Friday, May 29, 2015

Another WIFI Router Exploit Has Been Exposed - Is Your Home Router Safe?

Home WIFI routers are powerful little devices. Unfortunately, as we have said before, they have become commodities. Although cheap and generally ignored, they are the first line of protection between you and the Internet Frontier. Most folks just plug them in and walk away. The manufactures rarely bother updating the firmware and they gradually become a security nightmare.

Every few months we hear about a new exploit. Well, we have another one that compromises NetUSB. This security flaw affects a wide range of different routers from a number of different manufacturers. It could allow attackers to remotely execute malicious code that compromises connected devices on your network.

Essentially, NetUSB allows any USB device plugged directly into a router to be available to other devices. So that could be a printer, external hard drive, USB storage key, etc. In order for Windows & Mac machines to access the devices plugged into a router, there’s a client-side driver for USB running over IP.

First, your router must have a USB port in order to be compromised.
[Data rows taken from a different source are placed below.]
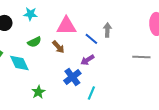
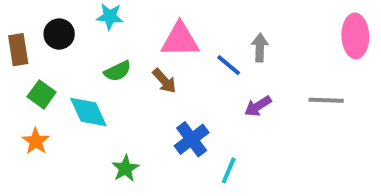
purple arrow: (87, 60) -> (258, 106), moved

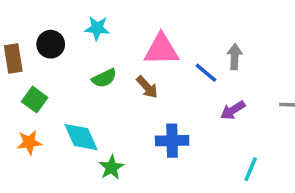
cyan diamond: (88, 112) -> (81, 137), moved
blue cross: (192, 139) -> (172, 141), turned 36
orange star: (36, 141) -> (29, 142), turned 30
cyan line: (229, 170) -> (251, 169), moved

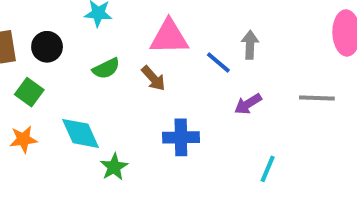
black circle: (51, 44) -> (47, 47), moved

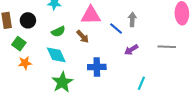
cyan diamond: (80, 133) -> (56, 55), moved
orange star: (23, 139) -> (25, 63), moved
green star: (114, 167) -> (62, 82), size x1.5

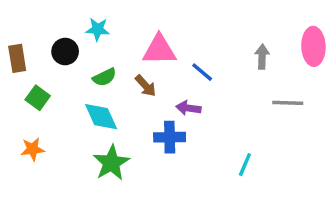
gray arrow: (132, 19) -> (262, 57), moved
black circle: (28, 20) -> (65, 52), moved
purple arrow: (131, 50) -> (188, 108), moved, turned 40
orange star: (25, 63) -> (33, 149), moved

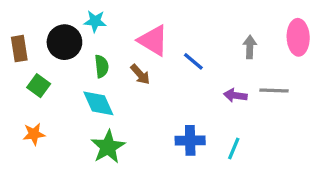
pink triangle: (159, 50) -> (153, 41), turned 32
black circle: (65, 52) -> (64, 42), size x1.4
green semicircle: (104, 77) -> (102, 66), turned -70
purple arrow: (188, 108) -> (235, 95), moved
blue cross: (170, 137) -> (190, 140), moved

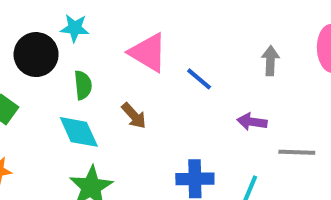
brown arrow: (140, 74) -> (134, 116), moved
gray line: (274, 90) -> (297, 152), moved

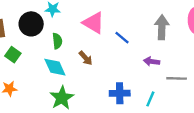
gray arrow: (270, 61) -> (162, 27), size x1.5

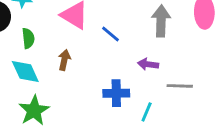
brown arrow: (86, 58) -> (64, 60), turned -126
blue cross: (120, 93) -> (116, 93), moved

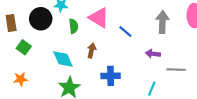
green semicircle: (28, 38) -> (74, 26), moved
blue cross: (116, 93) -> (111, 76), moved

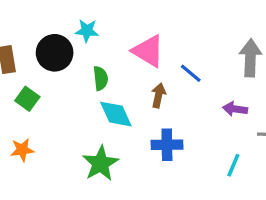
green semicircle: (74, 26) -> (101, 78), moved
brown arrow: (92, 51) -> (158, 95), moved
cyan diamond: (63, 59) -> (116, 114), moved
Many older routers didn't include a USB interface for sharing. If your router does have a USB port, disconnecting the device form the port does not ameliorate the issue. So, what can you do? The biggest concern would be a remote attack from the Internet. NetUSB uses port 20005. Is port 20005 open to the Internet, on your router? Here's the test.

  1. Thanks to Steve Gibson you can scan your router to check this port. If it reports back as Stealth - you are fine. This indicates that you are not exposed from the Internet. You could still have an issue "inside" your local area network, so you may want continue with steps 2 and 3 below. If the scan does not indicate Stealth, you definitely should continue the steps below. Go here to run the scan.
  2. Check to see if your manufacture has a firmware update for this problem, as well as, other security issues.
  3. Look in the Administrative Web Interface to see if you can turn off sharing on the USB port. Some routers do provide a toggle to shut this down.

If you are unable correct the issue you will have to wait for the manufacture to update the firmware or purchase a new router. If the port probe does indicate
Stealth - I would be far less concerned, and simply wait for the update.

Home router exploits have become a major problem in the last few years. Check often for firmware updates and retire those older routers every few years.